The great thing about the release week of a new Taylor Swift CD is that everyone — that includes mega-fans, “which famous ex-boyfriend is this one about?” decoders, and outright haters — wants to talk about it. That’s just how it works when you’re one of the biggest stars on the planet.
This fact is especially true for Red, Swift’s latest album, which dropped yesterday. The disc finds the pop-country vixen pushing her musical boundaries further than ever before, and it’s causing a ruckus in the industry. “Country radio has been a little taken aback by it because it is so obviously pop,” Scott Borchetta, the President of Big Machine Records, Swift’s label, tells EW. “[But] we haven’t’ been hiding behind what she’s been doing.” he says. “She wrote this record with Max Martin, and Shelback, and it’s a big pop record with some country leaning.”

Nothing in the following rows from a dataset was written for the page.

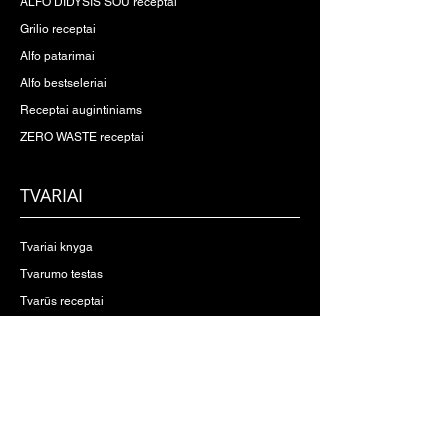
ALFO DIDYSIS ŠOU receptai
Grilio receptai
Alfo patarimai
Alfo bestseleriai
Receptai augintiniams
ZERO WASTE receptai
TVARIAI
Tvariai knyga
Tvarumo testas
Tvarūs receptai
Patarimai gyventi tvariau
Pasikalbėkime apie tvarumą
PARDUOTUVĖ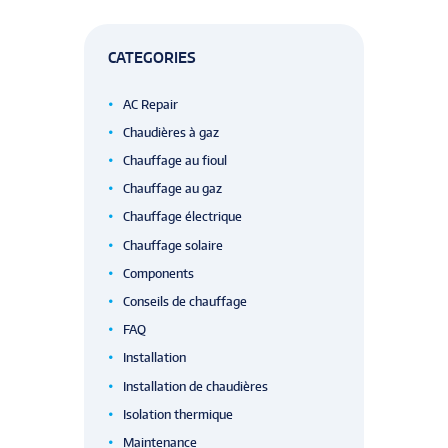
CATEGORIES
AC Repair
Chaudières à gaz
Chauffage au fioul
Chauffage au gaz
Chauffage électrique
Chauffage solaire
Components
Conseils de chauffage
FAQ
Installation
Installation de chaudières
Isolation thermique
Maintenance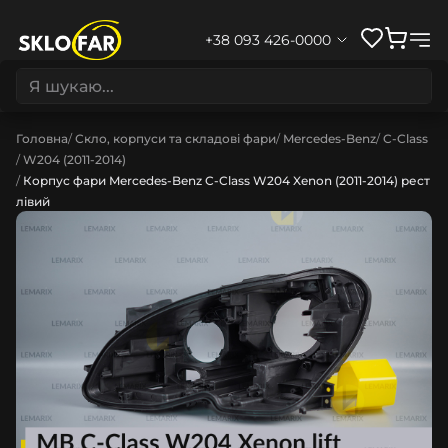
+38 093 426-0000
Головна
Скло, корпуси та складові фари
Mercedes-Benz
C-Class
W204 (2011-2014)
Корпус фари Mercedes-Benz C-Class W204 Xenon (2011-2014) рест
лівий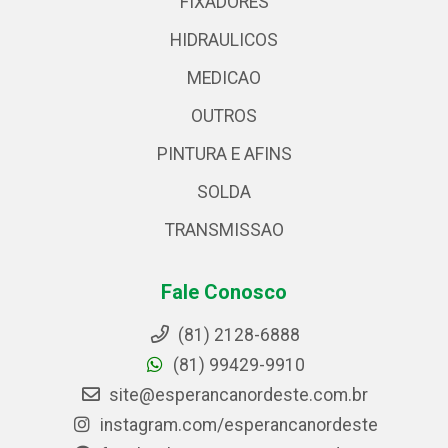
FIXADORES
HIDRAULICOS
MEDICAO
OUTROS
PINTURA E AFINS
SOLDA
TRANSMISSAO
Fale Conosco
(81) 2128-6888
(81) 99429-9910
site@esperancanordeste.com.br
instagram.com/esperancanordeste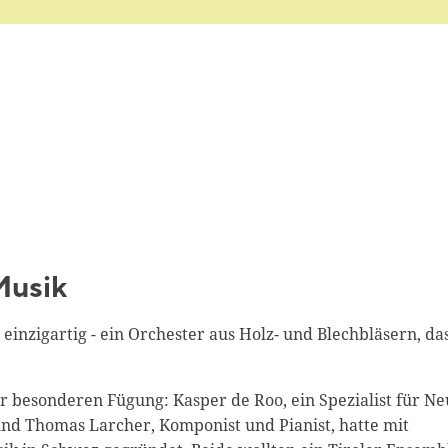
Musik
 einzigartig - ein Orchester aus Holz- und Blechbläsern, da
 besonderen Fügung: Kasper de Roo, ein Spezialist für Ne
nd Thomas Larcher, Komponist und Pianist, hatte mit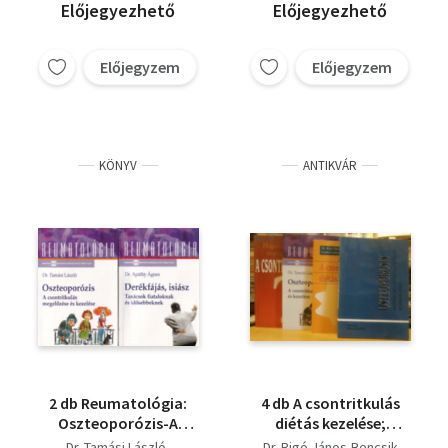
Előjegyezhető
Előjegyezhető
Előjegyzem
Előjegyzem
KÖNYV
ANTIKVÁR
2 db Reumatológia:
4 db A csontritkulás
Oszteoporózis-A
diétás kezelése;
csontritkulás
Hogyan gyógyítható
Dr. Tamási László
Dr. Rigó János-Bencsik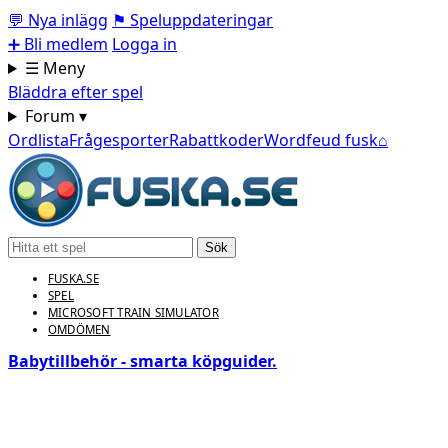
💬
Nya inlägg
⚑
Speluppdateringar
➕
Bli medlem
Logga in
☰ Meny
Bläddra efter spel
Forum ▾
Ordlista
Frågesporter
Rabattkoder
Wordfeud fusk
⌂
Sök
FUSKA.SE
SPEL
MICROSOFT TRAIN SIMULATOR
OMDÖMEN
Babytillbehör - smarta köpguider.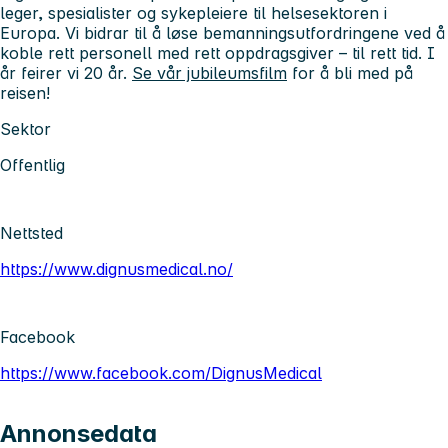
leger, spesialister og sykepleiere til helsesektoren i
Europa. Vi bidrar til å løse bemanningsutfordringene ved å
koble rett personell med rett oppdragsgiver – til rett tid. I
år feirer vi 20 år.
Se vår jubileumsfilm
for å bli med på
reisen!
Sektor
Offentlig
Nettsted
https://www.dignusmedical.no/
Facebook
https://www.facebook.com/DignusMedical
Annonsedata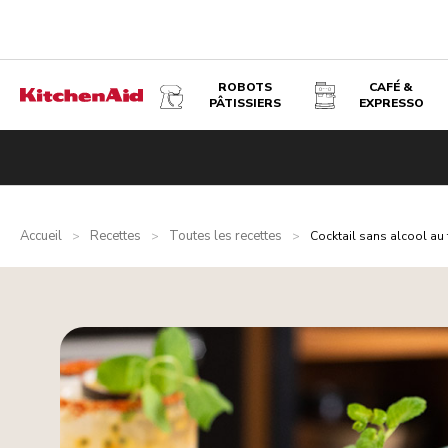
ROBOTS
CAFÉ &
PÂTISSIERS
EXPRESSO
Accueil
Recettes
Toutes les recettes
>
>
>
Cocktail sans alcool au 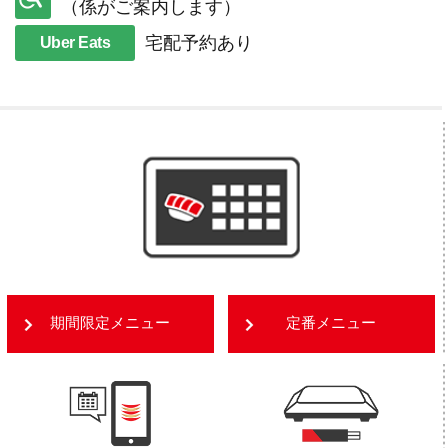
（係がご案内します）
宅配予約あり
Uber Eats
期間限定メニュー
定番メニュー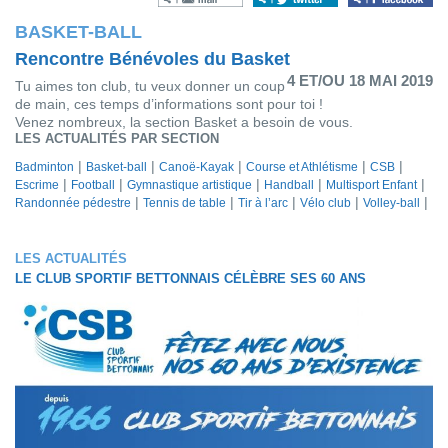
BASKET-BALL
Rencontre Bénévoles du Basket
4 ET/OU 18 MAI 2019
Tu aimes ton club, tu veux donner un coup
de main, ces temps d’informations sont pour toi !
Venez nombreux, la section Basket a besoin de vous.
LES ACTUALITÉS PAR SECTION
Badminton
Basket-ball
Canoë-Kayak
Course et Athlétisme
CSB
Escrime
Football
Gymnastique artistique
Handball
Multisport Enfant
Randonnée pédestre
Tennis de table
Tir à l’arc
Vélo club
Volley-ball
LES ACTUALITÉS
LE CLUB SPORTIF BETTONNAIS CÉLÈBRE SES 60 ANS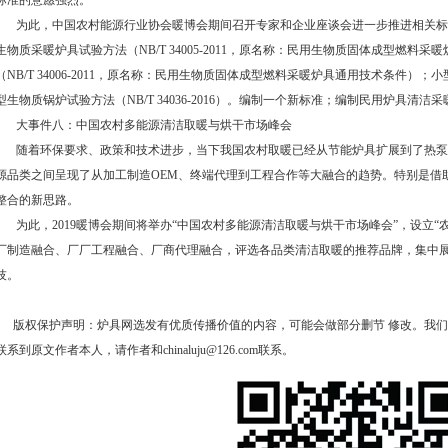
标准的意愿强烈。
为此，中国农村能源行业协会暖博会期间召开专家和企业座谈会进一步推进相关标准
生物质采暖炉具试验方法（NB/T 34005-2011，原名称：民用生物质固体成型燃
（NB/T 34006-2011，原名称：民用生物质固体成型燃料采暖炉具通用技术条件）；小型生
型生物质锅炉试验方法（NB/T 34036-2016）。编制一个新标准；编制民用炉具清
大事件八：中国农村多能源清洁取暖与烘干市场峰会
随着环保要求、政策和技术进步，当下我国农村取暖已经从节能炉具扩展到了热泵
源品类之间呈现了从加工制造OEM、终端代理到工程合作等大融合的趋势。特别是借
整合的新思路。
为此，2019暖博会期间将举办“中国农村多能源清洁取暖与烘干市场峰会”，设立“
厂制造融合、厂厂工程融合、厂商代理融合，评选各品类清洁取暖的推荐品牌，集中
技。
版权保护声明：炉具网选发有优质传播价值的内容，可能会做部分删节 修改。我们
联系到原文作者本人，请作者和chinaluju@126.com联系。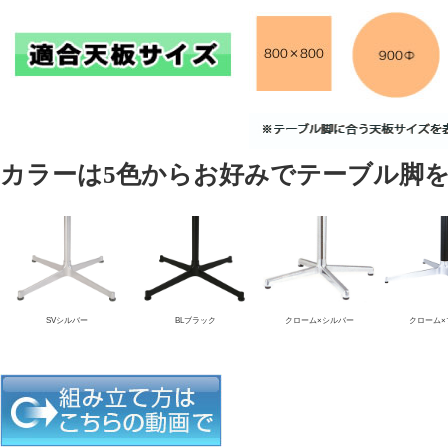
カラーは5色からお好みでテーブル脚を
SVシルバー
BLブラック
クローム×シルバー
クローム×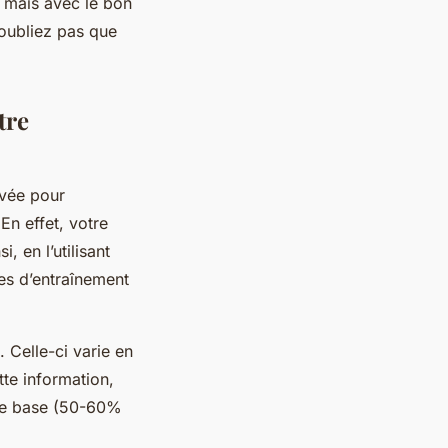
, mais avec le bon
oubliez pas que
tre
uvée pour
En effet, votre
, en l’utilisant
es d’entraînement
Celle-ci varie en
te information,
 de base (50-60%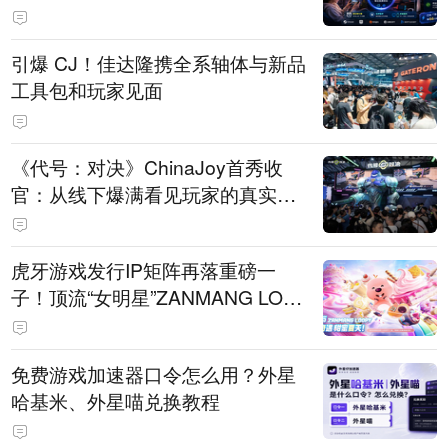
引爆 CJ！佳达隆携全系轴体与新品
工具包和玩家见面
《代号：对决》ChinaJoy首秀收
官：从线下爆满看见玩家的真实期
待
虎牙游戏发行IP矩阵再落重磅一
子！顶流“女明星”ZANMANG LOO
PY 正版3D消除手游《消消奇遇》
惊喜曝光
免费游戏加速器口令怎么用？外星
哈基米、外星喵兑换教程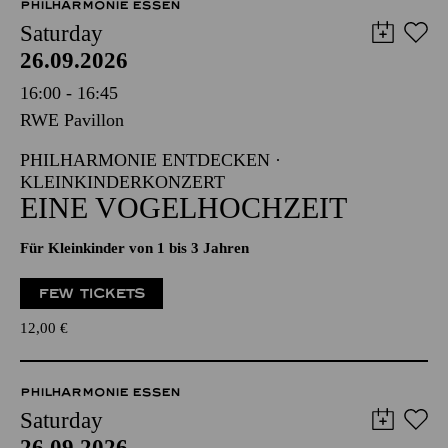
PHILHARMONIE ESSEN
Saturday
26.09.2026
16:00 - 16:45
RWE Pavillon
PHILHARMONIE ENTDECKEN ·
KLEINKINDERKONZERT
EINE VOGELHOCHZEIT
Für Kleinkinder von 1 bis 3 Jahren
FEW TICKETS
12,00
€
PHILHARMONIE ESSEN
Saturday
26.09.2026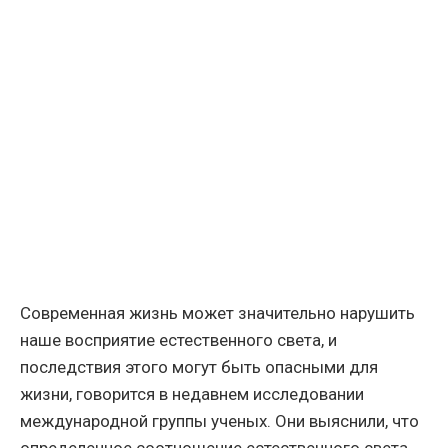
Современная жизнь может значительно нарушить
наше восприятие естественного света, и
последствия этого могут быть опасными для
жизни, говорится в недавнем исследовании
международной группы ученых. Они выяснили, что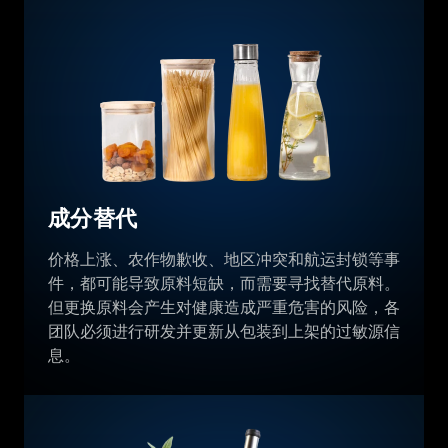
成分替代
价格上涨、农作物歉收、地区冲突和航运封锁等事
件，都可能导致原料短缺，而需要寻找替代原料。
但更换原料会产生对健康造成严重危害的风险，各
团队必须进行研发并更新从包装到上架的过敏源信
息。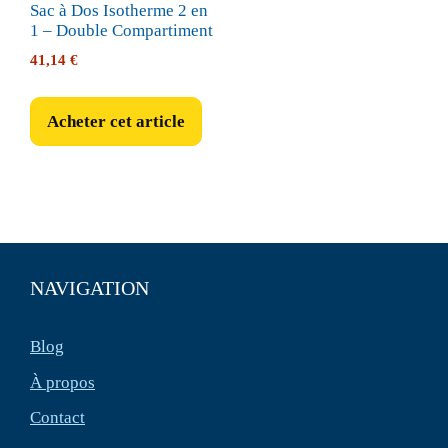
Sac à Dos Isotherme 2 en
1 – Double Compartiment
41,14
€
Acheter cet article
NAVIGATION
Blog
À propos
Contact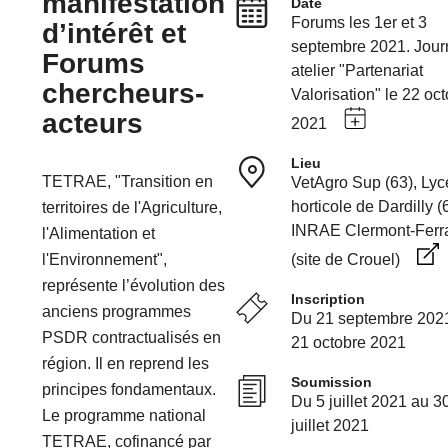
manifestation
Date
Forums les 1er et 3
d’intérêt et
septembre 2021. Jour
Forums
atelier "Partenariat
chercheurs-
Valorisation" le 22 oc
acteurs
2021
Lieu
TETRAE, "Transition en
VetAgro Sup (63), Ly
horticole de Dardilly (
territoires de l'Agriculture,
INRAE Clermont-Ferr
l'Alimentation et
(site de Crouel)
l'Environnement",
représente l’évolution des
Inscription
anciens programmes
Du 21 septembre 202
PSDR contractualisés en
21 octobre 2021
région. Il en reprend les
Soumission
principes fondamentaux.
Du 5 juillet 2021 au 3
Le programme national
juillet 2021
TETRAE, cofinancé par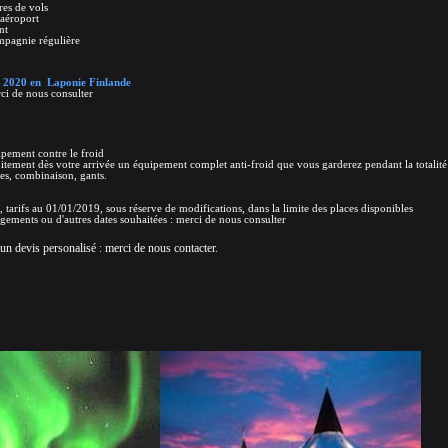
res de vols
’aéroport
nt
ompagnie régulière
n 2020 en Laponie Finlande
ci de nous consulter
ipement contre le froid
itement dès votre arrivée un équipement complet anti-froid que vous garderez pendant la totalité
es, combinaison, gants.
arifs au 01/01/2019, sous réserve de modifications, dans la limite des places disponibles
rgements ou d'autres dates souhaitées : merci de nous consulter
un devis personalisé : merci de nous contacter.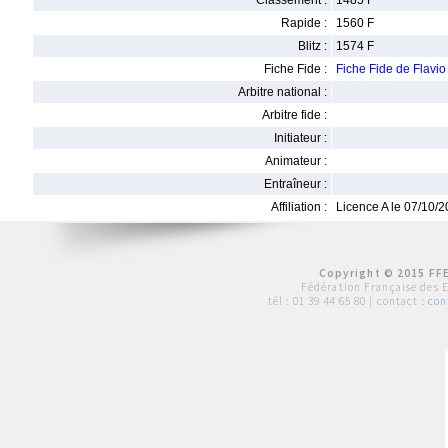
Classement :
1485 F
Rapide :
1560 F
Blitz :
1574 F
Fiche Fide :
Fiche Fide de Flav
Arbitre national :
Arbitre fide :
Initiateur :
Animateur :
Entraîneur :
Affiliation :
Licence A le 07/10/
Copyright © 2015 FFE
Fédération Française des 
tél :
01 39 44 65 80
| contact :
con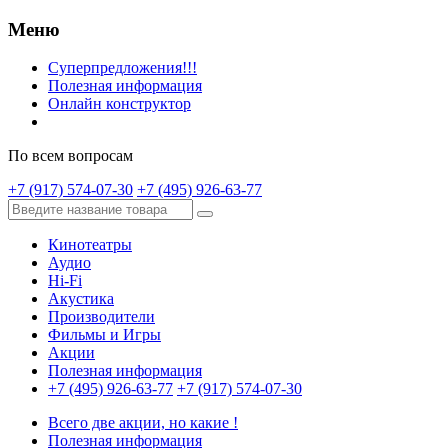
Меню
Суперпредложения!!!
Полезная информация
Онлайн конструктор
По всем вопросам
+7 (917) 574-07-30
+7 (495) 926-63-77
Кинотеатры
Аудио
Hi-Fi
Акустика
Производители
Фильмы и Игры
Акции
Полезная информация
+7 (495) 926-63-77
+7 (917) 574-07-30
Всего две акции, но какие !
Полезная информация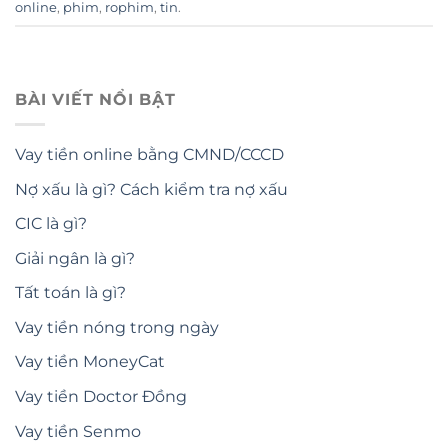
online
,
phim
,
rophim
,
tin
.
BÀI VIẾT NỔI BẬT
Vay tiền online bằng CMND/CCCD
Nợ xấu là gì? Cách kiểm tra nợ xấu
CIC là gì?
Giải ngân là gì?
Tất toán là gì?
Vay tiền nóng trong ngày
Vay tiền MoneyCat
Vay tiền Doctor Đồng
Vay tiền Senmo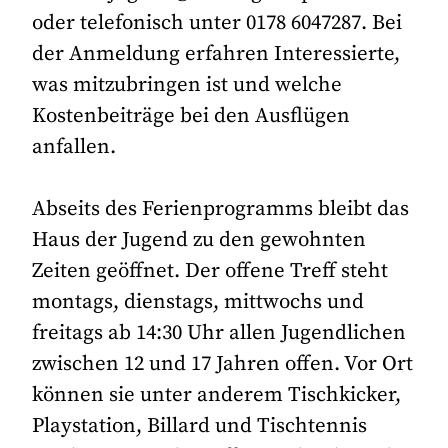
oder telefonisch unter 0178 6047287. Bei
der Anmeldung erfahren Interessierte,
was mitzubringen ist und welche
Kostenbeiträge bei den Ausflügen
anfallen.
Abseits des Ferienprogramms bleibt das
Haus der Jugend zu den gewohnten
Zeiten geöffnet. Der offene Treff steht
montags, dienstags, mittwochs und
freitags ab 14:30 Uhr allen Jugendlichen
zwischen 12 und 17 Jahren offen. Vor Ort
können sie unter anderem Tischkicker,
Playstation, Billard und Tischtennis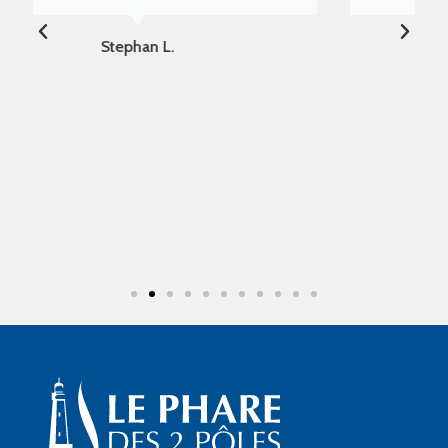
Pierre DIAKONOFF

“We’d be in the studio,” Borchetta remembers, “and I’d say, ‘This record wants to do more than what you’re doing to it, and she’d say, ‘What do you mean?’ and I’d say, ‘If it’s country, run toward it, if it’s pop, run toward it, if it’s rock, run toward it. You have artistic license to do your music. I want to encourage you to go to the edges.’”
And go to the edges she did. Red finds Swift flirting with U2-esque arena rock on “State of Grace,” dubstep on “I Knew You Were Trouble,” Katy Perry party-pop on “22,” handclap-happy piano celebration on “Stay Stay Stay,” and crooning alongside Brit Ed Sheeran on “Everything Has Changed.”